Tekrarlamakta fayda var ki, Kant’ın
toplumdan, insanlıktan istediği aklın yönlendirmesine tabi ahlak projesi, büyüleyici
bir tutarlılıkla ortaya konulan teorik bir başarıdır. Ne var ki, doğru düşünmeyi
standart doğru eyleme dönüştürme isteğine karşı bir çok halde “insan
halleri” direnç gösterir. Pratik dünyada köklü bir inadı,
gururu bir laboratuarda kimyasal bir maddeyi ayrıştırmak ve parçalamak kadar
kolay değildir ki, insan aklıyla her eylemini istediği yönde şekillendirebilsin.
Kant’ın ahlakında “ya hep, ya hiç” kuralının
geçerli olduğu söylenebilir.
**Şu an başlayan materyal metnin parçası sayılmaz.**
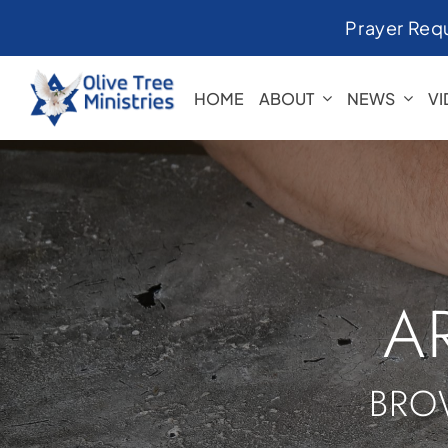
Skip
Prayer Req
to
content
HOME
ABOUT
NEWS
V
A
BRO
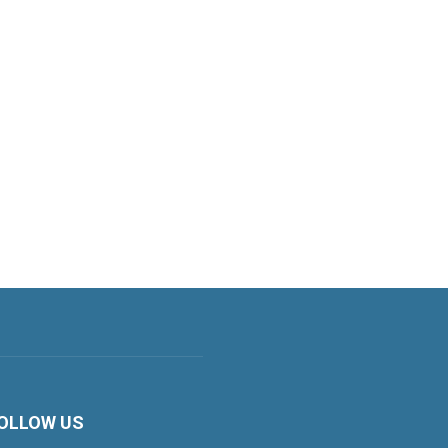
OLLOW US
Akıl-yoğun bir karar başarısızlıkla sonuçlandıysa;
aynı ya da benzer eylemin tekrarı aklın tek başına üzerinden gelebileceği
bir çelişki değildir. Kur’an ve
Hadisten çıkardığımız ahlaki ilkeler, cesaret kırıcı
değil; teşvik edicidir. Azdan çoğa doğru tedricilik ilkesi göze çarpmaktadır.
Kur’an’daki yasaklamalarda bu husus
hemen dikkati çeker; hadislerde ise amelin sürekliliği,
bir zaman yoğun bir şekilde yapılan, başka bir zaman terk edilen durumlara
tercih edilir: “İşlerin
hayırlısı az ve devamlı olandır.”
Gerek dış dünyanın gerek nefsin düzeltmesinde mücadele
biçimi, aktif bir fiilden, kalbi bir çabaya kadar çeşitlenir. Harici şartlar
ve insanın o andaki manevi durumu her zaman aynı kararlılıkta irade
sergilenmesine set çekebilir. Nefis dışındaki haksız ve gayri ahlaki
tutumlara karşı en alt düzeyde “buğz”
(kınama), nefsin aşırılıklarına karşı da pişmanlık
dini bir değere sahiptir.

İslam’da, gayelere ilaveten, bir
dizi genel prensip vardır ki, bunlara da her halde
adaletin müteakip düsturları nazarıyla bakılabilir. Bunların belki de en
temel olanı “niyet” prensibidir.
Şu dünyada insanlar arasında, zengin-fakir, akıllı- daha az akıllı farklılaşmalar
vardır. İslam niyete verdiği önemle iç dünyada herkese tam hürriyet ve eşitlik
sağlamaktadır. Şöyle ki, her insan, ahlak kurallarına uyarak vicdanıyla
uyumlu yaşamak isteyebilir; mal ve serveti yetmediği, sıhhati elvermediği için
ya da başka nedenler yüzünden iyilik yapamayabilir olsa da, iyiliği
isteyebilir. Herkes haksızlığa karşı gelemeyebilir ama onu takbih etme,
onaylamama kapasitesine sahiptir. Demek oluyor ki, ahlak, fiilin bizzat
kendisinde değil, her şeyden önce insanın doğru dürüst yaşamak
istemesinde, kurtuluşu için verdiği mücadelededir. Bu prensibi adeta dinen müeyyidelendiren
bir hadis mevcuttur: “Ameller niyetlere göredirt.” Halis niyet ilkesiyle sıkı
sıkıya bağlantılı, hatta ona dayalı, onu temel alıyor diyebileceğimiz yükümlülüklerin
başında “ahde vefa”, sözleşme hükümlerine
sadakat ilkesi gelir. Sözlü bir vaat durumunda bile müminden ona kesinlikle
uyması istenmektedir. Bir kez taraflar arasında karşılıklı rızaya dayalı
bir akit imzalandı mı artık o, “ahitleştikten sonra onu katiyen bozmayınız”
mealindeki (Nahl, 91) ayet gereği yerine getirilmesi
gerekli bir sözdür. Müminler yalnızca kanuni nedenlerden, cezai müeyyideye
tabi olma korkusundan dolayı değil, ayrıca ahlaken ve dinen onlara riayet
etmek zorunda oldukları için yükümlülüklerini yerine getirmek durumundadırlar.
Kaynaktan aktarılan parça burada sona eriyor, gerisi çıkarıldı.